Print the records exactly and in full, please; the pictures stay out.

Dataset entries
"""

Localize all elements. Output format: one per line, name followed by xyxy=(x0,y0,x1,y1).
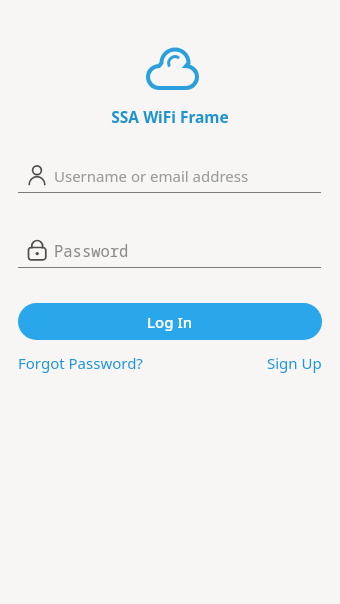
staticText: Log In xyxy=(147,312,193,332)
button[interactable]: Sign Up xyxy=(267,353,322,373)
button[interactable]: Username or email address xyxy=(54,166,249,186)
button[interactable]: Forgot Password? xyxy=(18,353,143,373)
staticText: SSA WiFi Frame xyxy=(0,106,340,127)
button[interactable]: Password xyxy=(54,240,129,261)
staticText: Forgot Password? xyxy=(18,353,143,373)
staticText: Sign Up xyxy=(267,353,322,373)
button[interactable]: Log In xyxy=(18,303,322,340)
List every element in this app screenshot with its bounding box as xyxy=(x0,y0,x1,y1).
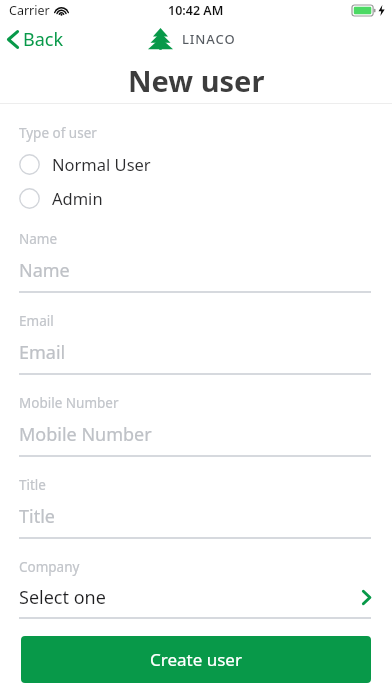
staticText: Name xyxy=(19,230,58,248)
button[interactable]: Normal User xyxy=(19,150,392,178)
button[interactable]: Company xyxy=(0,558,392,619)
button[interactable]: Email xyxy=(0,312,392,394)
staticText: Select one xyxy=(19,585,106,610)
staticText: Mobile Number xyxy=(19,394,119,412)
staticText: Title xyxy=(19,476,46,494)
button[interactable]: Admin xyxy=(19,184,392,212)
staticText: Name xyxy=(19,258,70,283)
button[interactable]: Mobile Number xyxy=(0,394,392,476)
staticText: Normal User xyxy=(52,153,151,175)
staticText: Email xyxy=(19,312,54,330)
staticText: Admin xyxy=(52,187,103,209)
staticText: Email xyxy=(19,340,66,365)
staticText: Mobile Number xyxy=(19,422,152,447)
staticText: LINACO xyxy=(182,30,236,48)
staticText: Title xyxy=(19,504,55,529)
staticText: Carrier xyxy=(9,2,50,19)
staticText: 10:42 AM xyxy=(168,2,224,19)
button[interactable]: Back xyxy=(0,23,74,56)
staticText: Create user xyxy=(150,648,242,671)
button[interactable]: Title xyxy=(0,476,392,558)
staticText: Company xyxy=(19,558,80,576)
button[interactable]: Create user xyxy=(21,636,371,683)
staticText: Type of user xyxy=(19,124,97,142)
staticText: New user xyxy=(128,61,265,100)
other: Select company xyxy=(362,590,371,605)
staticText: Back xyxy=(23,27,64,52)
button[interactable]: Name xyxy=(0,230,392,312)
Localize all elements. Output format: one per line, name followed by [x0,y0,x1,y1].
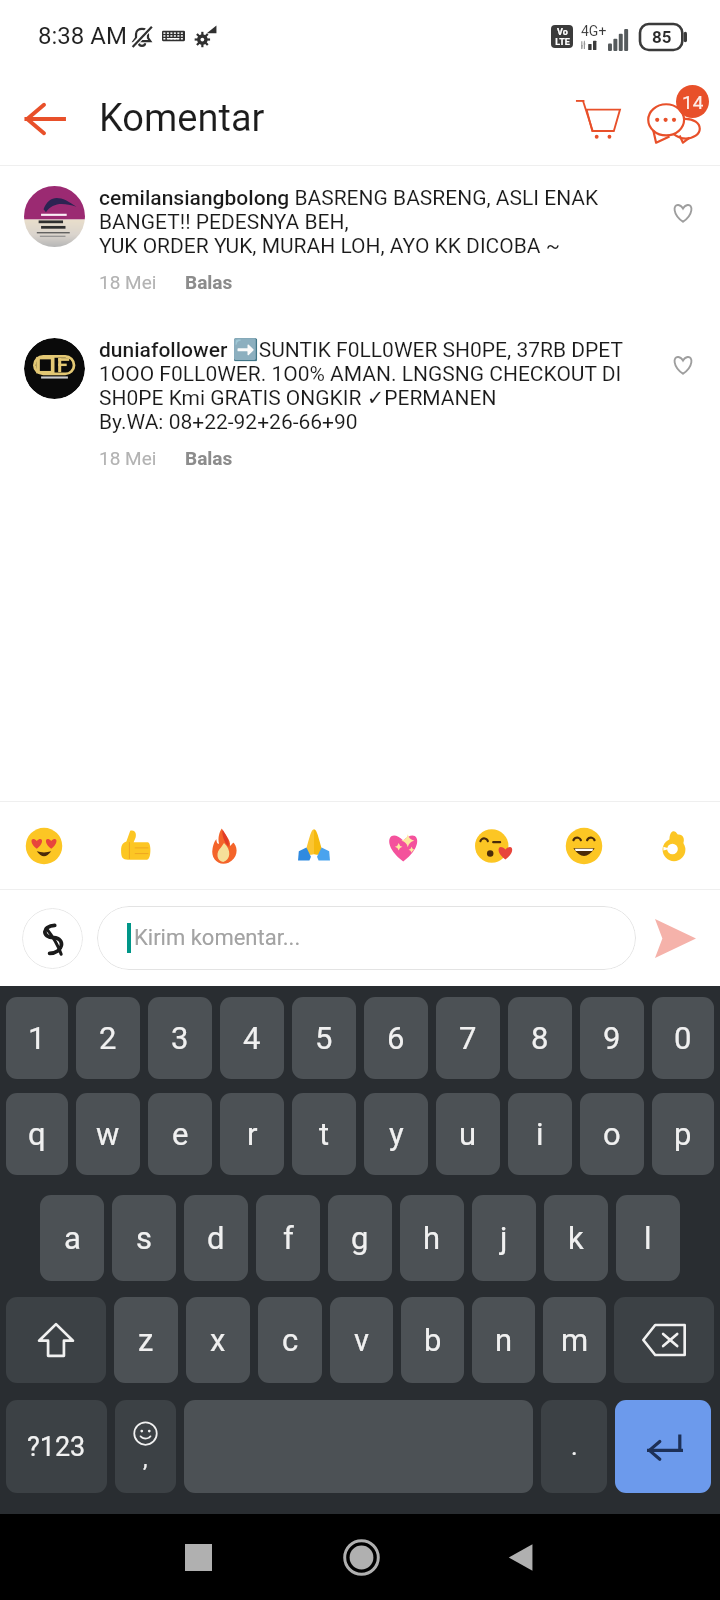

"""

• _Written answer_
Localize all elements. Output format: one per line, name followed by xyxy=(x0,y0,x1,y1).
staticText: Log In xyxy=(147,312,193,332)
button[interactable]: Sign Up xyxy=(267,353,322,373)
button[interactable]: Username or email address xyxy=(54,166,249,186)
button[interactable]: Forgot Password? xyxy=(18,353,143,373)
staticText: SSA WiFi Frame xyxy=(0,106,340,127)
button[interactable]: Password xyxy=(54,240,129,261)
staticText: Forgot Password? xyxy=(18,353,143,373)
staticText: Sign Up xyxy=(267,353,322,373)
button[interactable]: Log In xyxy=(18,303,322,340)
List every element in this app screenshot with its bounding box as xyxy=(x0,y0,x1,y1).
staticText: Name xyxy=(19,230,58,248)
button[interactable]: Normal User xyxy=(19,150,392,178)
button[interactable]: Company xyxy=(0,558,392,619)
button[interactable]: Email xyxy=(0,312,392,394)
staticText: Select one xyxy=(19,585,106,610)
staticText: Mobile Number xyxy=(19,394,119,412)
staticText: Title xyxy=(19,476,46,494)
button[interactable]: Admin xyxy=(19,184,392,212)
staticText: Name xyxy=(19,258,70,283)
button[interactable]: Mobile Number xyxy=(0,394,392,476)
staticText: Normal User xyxy=(52,153,151,175)
staticText: Email xyxy=(19,312,54,330)
staticText: Admin xyxy=(52,187,103,209)
staticText: Email xyxy=(19,340,66,365)
staticText: Mobile Number xyxy=(19,422,152,447)
staticText: LINACO xyxy=(182,30,236,48)
staticText: Title xyxy=(19,504,55,529)
staticText: Carrier xyxy=(9,2,50,19)
staticText: 10:42 AM xyxy=(168,2,224,19)
button[interactable]: Back xyxy=(0,23,74,56)
staticText: Create user xyxy=(150,648,242,671)
button[interactable]: Title xyxy=(0,476,392,558)
staticText: Company xyxy=(19,558,80,576)
button[interactable]: Create user xyxy=(21,636,371,683)
staticText: Type of user xyxy=(19,124,97,142)
staticText: New user xyxy=(128,61,265,100)
other: Select company xyxy=(362,590,371,605)
staticText: Back xyxy=(23,27,64,52)
button[interactable]: Name xyxy=(0,230,392,312)
Localize all elements. Output format: one per line, name followed by [x0,y0,x1,y1].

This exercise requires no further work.